Strip hyphens to turn dates into comparable integers:
import { buildIndex, freetextFilterByIndex, getCharactersToIgnoreFunctionAndRegex } from 'freetext-search';
const { ignoreCharactersFunction, ignoreCharactersRegex } = getCharactersToIgnoreFunctionAndRegex('-');
// '2022-03-10' is indexed as '20220310'
const index = buildIndex(rows, undefined, ignoreCharactersFunction);
// Query [20220101:20221231] or [2022-01-01:2022-12-31] now works against date fields.
const results = freetextFilterByIndex('[20220101:20221231]', index, { ignoreCharactersRegex });To also handle time strings like 23:32:10, add ':' to the ignore list using '-|:'. The value 23:32:10 is then indexed as 233210, and you can match against it with [230000:240000]. The : inside range brackets ([lo:hi]) is never stripped, so range syntax continues to work correctly even when ':' is in the ignore list.
API
buildIndex(rows, columnValueName?, ignoreCharactersFunction?)
Builds a search index from an array of objects.
| Parameter | Type | Description |
|---|---|---|
| rows | ReadonlyArray<T> | The data to index |
| columnValueName | string (optional) | If your row fields are objects rather than primitives, extract this property from each nested object for indexing |
| ignoreCharactersFunction | (str: string) => string (optional) | Character-stripping function from getCharactersToIgnoreFunctionAndRegex |
Returns an Index<T> object. Pass it to freetextFilterByIndex as-is.
// Flat rows
const index = buildIndex(rows);
// Rows with nested objects: { name: { label: 'TypeScript', id: 42 }, year: 2012 }
// Extract 'label' from each nested object for indexing.
const index = buildIndex(rows, 'label');freetextFilterByIndex(filterText, index, options?)
Filters the index using a query string.
| Parameter | Type | Description |
|---|---|---|
| filterText | string | The search query |
| index | Index<T> | From buildIndex |
| options.ignoreCharactersRegex | RegExp (optional) | From getCharactersToIgnoreFunctionAndRegex |
| options.longForm | boolean (optional, default true) | Enable @start: / :@end anchors |
| options.shortForm | boolean (optional, default true) | Enable @: / :@ anchors |
Returns T[].
getCharactersToIgnoreFunctionAndRegex(charactersToIgnore?)
Creates a matched pair of a character-stripping function (for indexing) and a regex (for query cleaning). Pass them to buildIndex and freetextFilterByIndex respectively.
| Parameter | Type | Description |
|---|---|---|
| charactersToIgnore | string (optional) | A single character, or a pipe-delimited list: '-' or '-\|:' |
Returns { ignoreCharactersFunction, ignoreCharactersRegex }.
useFreetextFilter(rows, initialFilterText?, options?) (React)

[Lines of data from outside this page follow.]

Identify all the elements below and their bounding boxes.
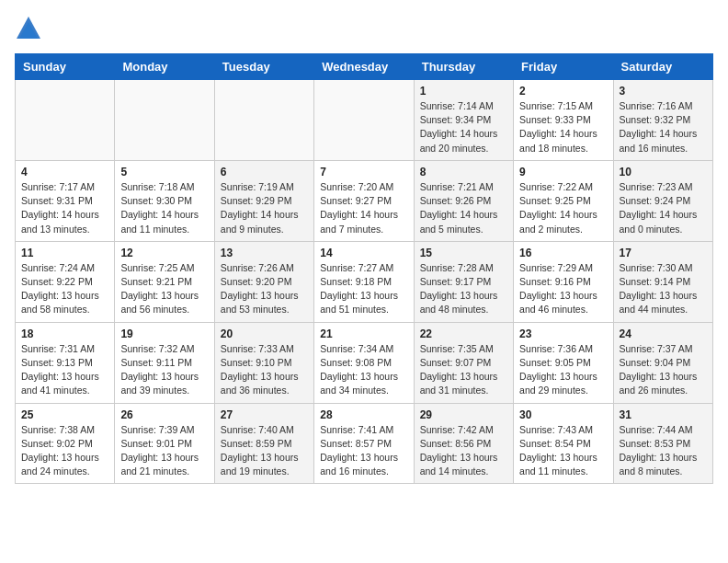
day-number: 15 [420,247,507,259]
calendar-day [16,80,115,161]
day-number: 20 [221,327,308,340]
calendar-day: 7Sunrise: 7:20 AM Sunset: 9:27 PM Daylig… [314,160,414,241]
calendar-day: 22Sunrise: 7:35 AM Sunset: 9:07 PM Dayli… [414,322,513,403]
day-info: Sunrise: 7:35 AM Sunset: 9:07 PM Dayligh… [420,342,507,398]
day-info: Sunrise: 7:29 AM Sunset: 9:16 PM Dayligh… [519,261,607,317]
day-info: Sunrise: 7:21 AM Sunset: 9:26 PM Dayligh… [420,180,507,236]
day-info: Sunrise: 7:31 AM Sunset: 9:13 PM Dayligh… [21,342,108,398]
calendar-day: 9Sunrise: 7:22 AM Sunset: 9:25 PM Daylig… [514,160,613,241]
calendar-day: 8Sunrise: 7:21 AM Sunset: 9:26 PM Daylig… [414,160,513,241]
calendar-day: 15Sunrise: 7:28 AM Sunset: 9:17 PM Dayli… [414,241,513,322]
calendar-day: 10Sunrise: 7:23 AM Sunset: 9:24 PM Dayli… [613,160,712,241]
weekday-header-sunday: Sunday [16,54,115,80]
calendar-day [115,80,214,161]
day-number: 13 [221,247,308,259]
day-number: 23 [519,327,607,340]
day-info: Sunrise: 7:15 AM Sunset: 9:33 PM Dayligh… [519,99,607,155]
calendar-day: 19Sunrise: 7:32 AM Sunset: 9:11 PM Dayli… [115,322,214,403]
day-number: 26 [120,408,208,421]
calendar-body: 1Sunrise: 7:14 AM Sunset: 9:34 PM Daylig… [16,80,713,484]
day-info: Sunrise: 7:44 AM Sunset: 8:53 PM Dayligh… [620,423,707,479]
day-info: Sunrise: 7:16 AM Sunset: 9:32 PM Dayligh… [620,99,707,155]
day-info: Sunrise: 7:26 AM Sunset: 9:20 PM Dayligh… [221,261,308,317]
page-header [15,15,713,42]
weekday-header-friday: Friday [514,54,613,80]
calendar-day: 11Sunrise: 7:24 AM Sunset: 9:22 PM Dayli… [16,241,115,322]
day-number: 25 [21,408,108,421]
day-number: 17 [620,247,707,259]
day-number: 1 [420,85,507,98]
calendar-day: 13Sunrise: 7:26 AM Sunset: 9:20 PM Dayli… [214,241,313,322]
weekday-header-wednesday: Wednesday [314,54,414,80]
day-info: Sunrise: 7:14 AM Sunset: 9:34 PM Dayligh… [420,99,507,155]
day-number: 30 [519,408,607,421]
day-info: Sunrise: 7:40 AM Sunset: 8:59 PM Dayligh… [221,423,308,479]
day-info: Sunrise: 7:41 AM Sunset: 8:57 PM Dayligh… [320,423,407,479]
day-number: 31 [620,408,707,421]
calendar-week-5: 25Sunrise: 7:38 AM Sunset: 9:02 PM Dayli… [16,403,713,484]
day-number: 9 [519,166,607,178]
day-info: Sunrise: 7:27 AM Sunset: 9:18 PM Dayligh… [320,261,407,317]
calendar-table: SundayMondayTuesdayWednesdayThursdayFrid… [15,53,713,484]
calendar-day: 2Sunrise: 7:15 AM Sunset: 9:33 PM Daylig… [514,80,613,161]
calendar-day: 31Sunrise: 7:44 AM Sunset: 8:53 PM Dayli… [613,403,712,484]
day-number: 18 [21,327,108,340]
day-info: Sunrise: 7:19 AM Sunset: 9:29 PM Dayligh… [221,180,308,236]
calendar-day [314,80,414,161]
calendar-day: 21Sunrise: 7:34 AM Sunset: 9:08 PM Dayli… [314,322,414,403]
day-number: 14 [320,247,407,259]
calendar-day: 20Sunrise: 7:33 AM Sunset: 9:10 PM Dayli… [214,322,313,403]
day-number: 19 [120,327,208,340]
weekday-header-saturday: Saturday [613,54,712,80]
calendar-day: 16Sunrise: 7:29 AM Sunset: 9:16 PM Dayli… [514,241,613,322]
day-number: 21 [320,327,407,340]
day-info: Sunrise: 7:30 AM Sunset: 9:14 PM Dayligh… [620,261,707,317]
calendar-day: 23Sunrise: 7:36 AM Sunset: 9:05 PM Dayli… [514,322,613,403]
calendar-day: 5Sunrise: 7:18 AM Sunset: 9:30 PM Daylig… [115,160,214,241]
calendar-day: 18Sunrise: 7:31 AM Sunset: 9:13 PM Dayli… [16,322,115,403]
calendar-day: 3Sunrise: 7:16 AM Sunset: 9:32 PM Daylig… [613,80,712,161]
day-number: 24 [620,327,707,340]
day-info: Sunrise: 7:23 AM Sunset: 9:24 PM Dayligh… [620,180,707,236]
day-number: 3 [620,85,707,98]
day-info: Sunrise: 7:18 AM Sunset: 9:30 PM Dayligh… [120,180,208,236]
calendar-day: 12Sunrise: 7:25 AM Sunset: 9:21 PM Dayli… [115,241,214,322]
day-info: Sunrise: 7:42 AM Sunset: 8:56 PM Dayligh… [420,423,507,479]
day-info: Sunrise: 7:39 AM Sunset: 9:01 PM Dayligh… [120,423,208,479]
day-number: 5 [120,166,208,178]
day-number: 27 [221,408,308,421]
day-info: Sunrise: 7:32 AM Sunset: 9:11 PM Dayligh… [120,342,208,398]
day-info: Sunrise: 7:25 AM Sunset: 9:21 PM Dayligh… [120,261,208,317]
calendar-day [214,80,313,161]
calendar-day: 17Sunrise: 7:30 AM Sunset: 9:14 PM Dayli… [613,241,712,322]
calendar-header: SundayMondayTuesdayWednesdayThursdayFrid… [16,54,713,80]
day-info: Sunrise: 7:24 AM Sunset: 9:22 PM Dayligh… [21,261,108,317]
day-number: 7 [320,166,407,178]
calendar-week-2: 4Sunrise: 7:17 AM Sunset: 9:31 PM Daylig… [16,160,713,241]
logo [15,15,46,42]
day-number: 29 [420,408,507,421]
calendar-week-1: 1Sunrise: 7:14 AM Sunset: 9:34 PM Daylig… [16,80,713,161]
weekday-header-tuesday: Tuesday [214,54,313,80]
day-number: 8 [420,166,507,178]
day-info: Sunrise: 7:22 AM Sunset: 9:25 PM Dayligh… [519,180,607,236]
calendar-day: 6Sunrise: 7:19 AM Sunset: 9:29 PM Daylig… [214,160,313,241]
weekday-header-monday: Monday [115,54,214,80]
calendar-day: 30Sunrise: 7:43 AM Sunset: 8:54 PM Dayli… [514,403,613,484]
day-number: 22 [420,327,507,340]
calendar-week-4: 18Sunrise: 7:31 AM Sunset: 9:13 PM Dayli… [16,322,713,403]
logo-icon [15,15,42,42]
calendar-week-3: 11Sunrise: 7:24 AM Sunset: 9:22 PM Dayli… [16,241,713,322]
day-info: Sunrise: 7:20 AM Sunset: 9:27 PM Dayligh… [320,180,407,236]
calendar-day: 28Sunrise: 7:41 AM Sunset: 8:57 PM Dayli… [314,403,414,484]
day-number: 2 [519,85,607,98]
day-info: Sunrise: 7:17 AM Sunset: 9:31 PM Dayligh… [21,180,108,236]
day-info: Sunrise: 7:36 AM Sunset: 9:05 PM Dayligh… [519,342,607,398]
calendar-day: 27Sunrise: 7:40 AM Sunset: 8:59 PM Dayli… [214,403,313,484]
day-info: Sunrise: 7:34 AM Sunset: 9:08 PM Dayligh… [320,342,407,398]
day-number: 4 [21,166,108,178]
calendar-day: 26Sunrise: 7:39 AM Sunset: 9:01 PM Dayli… [115,403,214,484]
calendar-day: 1Sunrise: 7:14 AM Sunset: 9:34 PM Daylig… [414,80,513,161]
day-number: 16 [519,247,607,259]
weekday-header-row: SundayMondayTuesdayWednesdayThursdayFrid… [16,54,713,80]
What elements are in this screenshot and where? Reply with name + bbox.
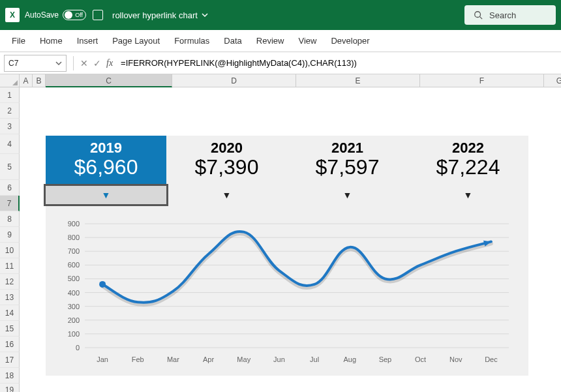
row-headers: 12345678910111213141516171819 (0, 87, 20, 392)
toggle-knob (65, 11, 72, 19)
col-header-b[interactable]: B (33, 74, 46, 87)
year-card-2021[interactable]: 2021 $7,597 (287, 136, 408, 186)
row-header-8[interactable]: 8 (0, 211, 20, 227)
svg-text:200: 200 (68, 316, 80, 324)
row-header-18[interactable]: 18 (0, 368, 20, 384)
save-icon[interactable] (93, 10, 103, 20)
row-header-4[interactable]: 4 (0, 134, 20, 154)
year-label: 2021 (287, 140, 408, 157)
year-value: $7,390 (166, 155, 287, 179)
formula-tools: ✕ ✓ fx (80, 58, 113, 68)
formula-input[interactable] (117, 55, 557, 72)
tab-home[interactable]: Home (40, 36, 63, 46)
row-header-10[interactable]: 10 (0, 243, 20, 258)
svg-text:Apr: Apr (203, 355, 214, 363)
year-label: 2020 (166, 140, 287, 157)
year-value: $7,224 (408, 155, 528, 179)
col-header-e[interactable]: E (296, 74, 420, 87)
toggle-state: Off (75, 12, 83, 18)
svg-text:Oct: Oct (415, 355, 426, 363)
toggle-switch[interactable]: Off (63, 10, 86, 20)
row-header-17[interactable]: 17 (0, 352, 20, 368)
title-bar: X AutoSave Off rollover hyperlink chart … (0, 0, 561, 30)
row-header-1[interactable]: 1 (0, 87, 20, 103)
svg-line-1 (480, 17, 483, 20)
row-header-16[interactable]: 16 (0, 337, 20, 352)
name-box-value: C7 (8, 59, 18, 68)
svg-text:800: 800 (68, 234, 80, 241)
autosave-label: AutoSave (25, 10, 59, 20)
enter-icon[interactable]: ✓ (93, 58, 101, 68)
svg-text:Aug: Aug (343, 355, 356, 363)
tab-insert[interactable]: Insert (77, 36, 99, 46)
triangle-cell-2022[interactable]: ▼ (408, 186, 528, 204)
col-header-c[interactable]: C (46, 74, 172, 87)
year-value: $7,597 (287, 155, 408, 179)
svg-text:0: 0 (76, 344, 80, 352)
row-header-7[interactable]: 7 (0, 196, 20, 211)
row-header-11[interactable]: 11 (0, 258, 20, 274)
svg-text:600: 600 (68, 261, 80, 269)
autosave-toggle[interactable]: AutoSave Off (25, 10, 86, 20)
year-row: 2019 $6,960 2020 $7,390 2021 $7,597 2022… (46, 136, 528, 186)
svg-text:300: 300 (68, 303, 80, 310)
triangle-row: ▼ ▼ ▼ ▼ (46, 186, 528, 204)
name-box[interactable]: C7 (4, 55, 67, 72)
tab-data[interactable]: Data (224, 36, 241, 46)
tab-file[interactable]: File (12, 36, 25, 46)
cancel-icon[interactable]: ✕ (80, 58, 88, 68)
row-header-14[interactable]: 14 (0, 305, 20, 321)
triangle-cell-2021[interactable]: ▼ (287, 186, 408, 204)
worksheet-grid[interactable]: A B C D E F G 12345678910111213141516171… (0, 74, 561, 392)
svg-text:Feb: Feb (132, 355, 144, 363)
select-all-button[interactable] (0, 74, 20, 87)
triangle-cell-2019[interactable]: ▼ (46, 186, 166, 204)
row-header-6[interactable]: 6 (0, 180, 20, 196)
col-header-a[interactable]: A (20, 74, 33, 87)
svg-text:May: May (237, 355, 250, 363)
tab-formulas[interactable]: Formulas (174, 36, 209, 46)
row-header-3[interactable]: 3 (0, 119, 20, 134)
excel-icon: X (5, 8, 20, 22)
column-headers: A B C D E F G (20, 74, 561, 87)
ribbon-tabs: File Home Insert Page Layout Formulas Da… (0, 30, 561, 52)
search-placeholder: Search (489, 10, 516, 20)
dashboard: 2019 $6,960 2020 $7,390 2021 $7,597 2022… (46, 136, 528, 376)
triangle-cell-2020[interactable]: ▼ (166, 186, 287, 204)
svg-text:900: 900 (68, 220, 80, 228)
svg-text:Jan: Jan (97, 355, 108, 363)
svg-text:Jul: Jul (310, 355, 319, 363)
row-header-13[interactable]: 13 (0, 290, 20, 305)
search-icon (474, 10, 483, 20)
year-card-2019[interactable]: 2019 $6,960 (46, 136, 166, 186)
tab-view[interactable]: View (298, 36, 316, 46)
svg-point-34 (99, 281, 106, 288)
row-header-12[interactable]: 12 (0, 274, 20, 290)
year-value: $6,960 (46, 155, 166, 179)
chevron-down-icon (55, 60, 62, 67)
fx-icon[interactable]: fx (106, 58, 113, 68)
tab-review[interactable]: Review (256, 36, 284, 46)
triangle-down-icon: ▼ (102, 186, 111, 204)
tab-page-layout[interactable]: Page Layout (112, 36, 160, 46)
chart-container[interactable]: 0100200300400500600700800900JanFebMarApr… (46, 204, 528, 376)
document-name[interactable]: rollover hyperlink chart (112, 10, 208, 20)
document-name-text: rollover hyperlink chart (112, 10, 198, 20)
svg-text:Nov: Nov (449, 355, 462, 363)
year-label: 2022 (408, 140, 528, 157)
col-header-g[interactable]: G (544, 74, 561, 87)
row-header-5[interactable]: 5 (0, 154, 20, 180)
row-header-19[interactable]: 19 (0, 384, 20, 392)
row-header-2[interactable]: 2 (0, 103, 20, 119)
row-header-9[interactable]: 9 (0, 227, 20, 243)
year-card-2022[interactable]: 2022 $7,224 (408, 136, 528, 186)
col-header-d[interactable]: D (172, 74, 296, 87)
triangle-down-icon: ▼ (222, 186, 232, 204)
year-card-2020[interactable]: 2020 $7,390 (166, 136, 287, 186)
search-box[interactable]: Search (464, 5, 556, 25)
col-header-f[interactable]: F (420, 74, 544, 87)
row-header-15[interactable]: 15 (0, 321, 20, 337)
chevron-down-icon (202, 12, 208, 18)
formula-bar-row: C7 ✕ ✓ fx (0, 52, 561, 74)
tab-developer[interactable]: Developer (331, 36, 369, 46)
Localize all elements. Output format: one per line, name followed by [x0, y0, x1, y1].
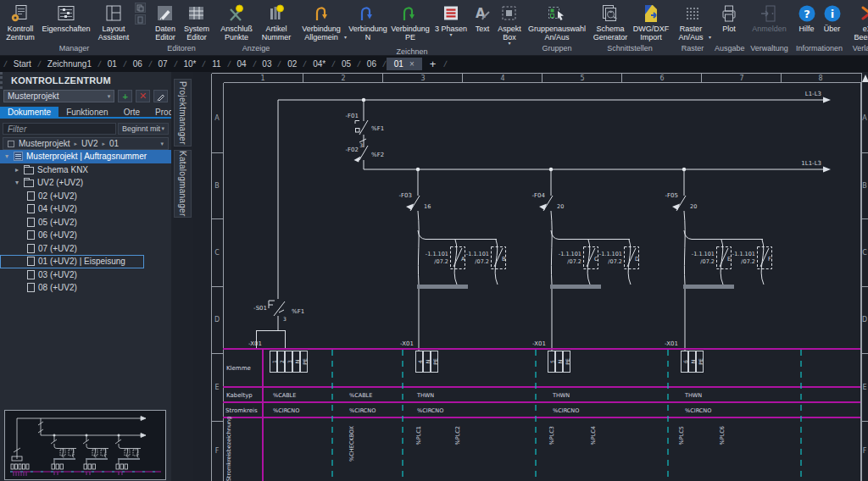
ribbon-group-informationen: ? Hilfe i Über Informationen — [794, 1, 845, 55]
doc-tab[interactable]: 05 — [336, 58, 357, 70]
ribbon-group-schnittstellen: Schema Generator DWG/DXF Import Schnitts… — [589, 1, 670, 55]
group-label-editoren: Editoren — [150, 42, 213, 55]
breadcrumb-item[interactable]: 01 — [109, 139, 119, 148]
svg-text:-1.1.101: -1.1.101 — [466, 251, 489, 257]
doc-tab[interactable]: 06 — [361, 58, 382, 70]
svg-text:%CABLE: %CABLE — [349, 392, 372, 399]
tree-doc-item[interactable]: 03 (+UV2) — [0, 268, 171, 282]
tree-folder-schema-knx[interactable]: ▸ Schema KNX — [0, 163, 171, 177]
gruppenauswahl-button[interactable]: Gruppenauswahl An/Aus — [528, 1, 586, 41]
svg-text:%F1: %F1 — [371, 125, 384, 132]
svg-text:L1-L3: L1-L3 — [805, 91, 821, 97]
text-button[interactable]: A Text — [470, 1, 494, 33]
doc-tab-active[interactable]: 01× — [387, 58, 422, 70]
project-select[interactable]: Musterprojekt▾ — [3, 90, 114, 102]
drei-phasen-button[interactable]: 3 Phasen ▾ — [431, 1, 470, 37]
terminal-group-1[interactable]: -X01 1 2 3 N PE — [248, 340, 307, 373]
breaker-f01[interactable]: -F01 %F1 3 — [346, 100, 385, 148]
doc-tab[interactable]: 10* — [177, 58, 202, 70]
svg-text:THWN: THWN — [684, 392, 702, 399]
panel-tabs: Dokumente Funktionen Orte Produkte — [0, 107, 171, 119]
svg-text:%PLC1: %PLC1 — [415, 426, 422, 445]
terminal-group-4[interactable]: -X01 6 N PE — [665, 340, 703, 373]
open-folder-icon — [24, 180, 34, 187]
tree-doc-item[interactable]: 08 (+UV2) — [0, 281, 171, 295]
match-mode-select[interactable]: Beginnt mit▾ — [118, 123, 169, 135]
doc-tab[interactable]: 04 — [231, 58, 252, 70]
svg-text:A: A — [461, 256, 465, 263]
doc-tab[interactable]: 07 — [153, 58, 174, 70]
daten-editor-button[interactable]: Daten Editor — [150, 1, 181, 41]
feeder-f05[interactable]: -F05 20 -1.1.101 /07.2 E -1.1.101 /07.2 … — [665, 169, 772, 351]
verbindung-n-button[interactable]: Verbindung N — [347, 1, 389, 41]
svg-text:E: E — [862, 384, 866, 391]
verbindung-allgemein-button[interactable]: Verbindung Allgemein▾ — [299, 1, 347, 41]
drawing-preview-thumbnail[interactable] — [4, 410, 166, 480]
exs-beenden-button[interactable]: eXs Beenden — [849, 1, 868, 41]
artikel-nummer-button[interactable]: Artikel Nummer — [257, 1, 296, 41]
expander-icon[interactable]: ▸ — [14, 166, 20, 174]
system-editor-button[interactable]: System Editor — [181, 1, 213, 41]
svg-text:3: 3 — [359, 142, 363, 148]
doc-tab[interactable]: 11 — [206, 58, 226, 70]
filter-input[interactable] — [3, 123, 116, 135]
tab-katalogmanager[interactable]: Katalogmanager — [174, 150, 192, 218]
doc-tab-zeichnung1[interactable]: Zeichnung1 — [42, 58, 97, 70]
raster-an-aus-button[interactable]: Raster An/Aus▾ — [674, 1, 711, 41]
breadcrumb-item[interactable]: Musterprojekt — [19, 139, 70, 148]
svg-text:PE: PE — [432, 358, 438, 365]
mini-page-button[interactable] — [135, 14, 146, 25]
ueber-button[interactable]: i Über — [820, 1, 845, 33]
mini-page-copy-button[interactable] — [135, 3, 146, 13]
doc-tab[interactable]: 03 — [256, 58, 277, 70]
verbindung-pe-button[interactable]: Verbindung PE — [389, 1, 431, 41]
dwg-dxf-import-button[interactable]: DWG/DXF Import — [632, 1, 670, 41]
terminal-group-3[interactable]: -X01 5 N PE — [532, 340, 570, 373]
doc-tab[interactable]: 01 — [102, 58, 123, 70]
tree-doc-item-active[interactable]: 01 (+UV2) | Eispeisung — [0, 255, 144, 268]
tree-folder-uv2[interactable]: ▾ UV2 (+UV2) — [0, 176, 171, 190]
breadcrumb-checkbox[interactable] — [8, 141, 14, 147]
tree-root-item[interactable]: ▾ Musterprojekt | Auftragsnummer — [0, 150, 171, 163]
expander-icon[interactable]: ▾ — [14, 179, 20, 186]
delete-project-button[interactable]: ✕ — [136, 90, 150, 102]
panel-title: KONTROLLZENTRUM — [0, 72, 171, 89]
hilfe-button[interactable]: ? Hilfe — [794, 1, 820, 33]
expander-icon[interactable]: ▾ — [3, 152, 10, 160]
tree-doc-item[interactable]: 07 (+UV2) — [0, 242, 171, 256]
add-tab-button[interactable]: + — [422, 58, 444, 70]
tree-doc-item[interactable]: 04 (+UV2) — [0, 202, 171, 216]
plot-button[interactable]: Plot — [715, 1, 743, 33]
breadcrumb-item[interactable]: UV2 — [81, 139, 97, 148]
tree-doc-item[interactable]: 02 (+UV2) — [0, 190, 171, 203]
aspekt-box-button[interactable]: Aspekt Box ▾ — [494, 1, 525, 46]
doc-tab[interactable]: 06 — [127, 58, 148, 70]
tab-orte[interactable]: Orte — [116, 107, 147, 117]
svg-text:-1.1.101: -1.1.101 — [732, 251, 755, 257]
tab-projektmanager[interactable]: Projektmanager — [174, 79, 192, 147]
tab-funktionen[interactable]: Funktionen — [58, 107, 115, 117]
plc-bar — [417, 285, 468, 289]
schema-generator-button[interactable]: Schema Generator — [589, 1, 632, 41]
doc-tab[interactable]: 04* — [307, 58, 331, 70]
feeder-f03[interactable]: -F03 16 -1.1.101 /07.2 A -1.1.101 /07.2 … — [399, 169, 506, 351]
kontroll-zentrum-button[interactable]: Kontroll Zentrum — [2, 1, 39, 41]
drawing-canvas[interactable]: 12345678 ABCDEF ABCDEF L1-L3 1L1-L3 — [193, 72, 868, 481]
svg-text:i: i — [830, 7, 833, 19]
close-tab-icon[interactable]: × — [409, 59, 415, 69]
svg-text:4: 4 — [500, 75, 504, 82]
doc-tab[interactable]: 02 — [281, 58, 303, 70]
eigenschaften-button[interactable]: Eigenschaften — [39, 1, 93, 33]
schematic-drawing: 12345678 ABCDEF ABCDEF L1-L3 1L1-L3 — [193, 72, 868, 481]
document-icon — [27, 230, 35, 240]
tab-dokumente[interactable]: Dokumente — [0, 107, 58, 117]
doc-tab-start[interactable]: Start — [8, 58, 37, 70]
anschluss-punkte-button[interactable]: Anschluß Punkte — [216, 1, 257, 41]
add-project-button[interactable]: + — [118, 90, 132, 102]
feeder-f04[interactable]: -F04 20 -1.1.101 /07.2 C -1.1.101 /07.2 … — [532, 169, 639, 351]
tree-doc-item[interactable]: 06 (+UV2) — [0, 229, 171, 242]
edit-project-button[interactable] — [153, 90, 168, 102]
tree-doc-item[interactable]: 05 (+UV2) — [0, 216, 171, 229]
layout-assistent-button[interactable]: Layout Assistent — [93, 1, 134, 41]
svg-text:A: A — [862, 114, 867, 122]
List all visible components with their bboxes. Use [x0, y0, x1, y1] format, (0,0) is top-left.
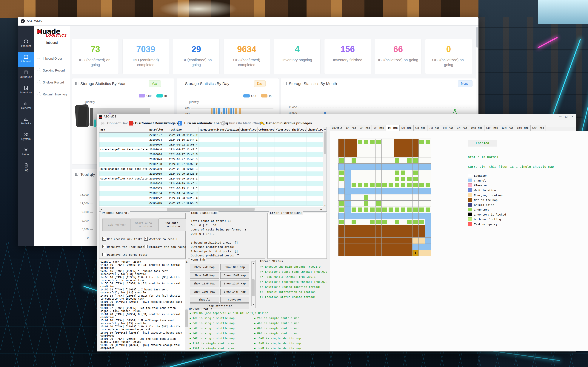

| Parameter | Type | Description |
|---|---|---|
| rows | ReadonlyArray<T> | The data to filter. A changed reference triggers a re-index. |
| initialFilterText | string (optional) | Starting value for filterText (default: '') |
| options.columnValueName | string (optional) | Same as buildIndex's columnValueName |
| options.charactersToIgnore | string (optional) | Same as getCharactersToIgnoreFunctionAndRegex's argument |
| options.longForm | boolean (optional, default true) | Enable @start: / :@end |
| options.shortForm | boolean (optional, default true) | Enable @: / :@ |
Returns { currentRows, filterText, setFilterText, index }.
Known limitations
- Rows with identical field values produce the same index key; only one will appear in results. Rows are considered duplicates if every field value is identical.
- The character
◬is used internally as a field delimiter. If your data contains it, results will be incorrect.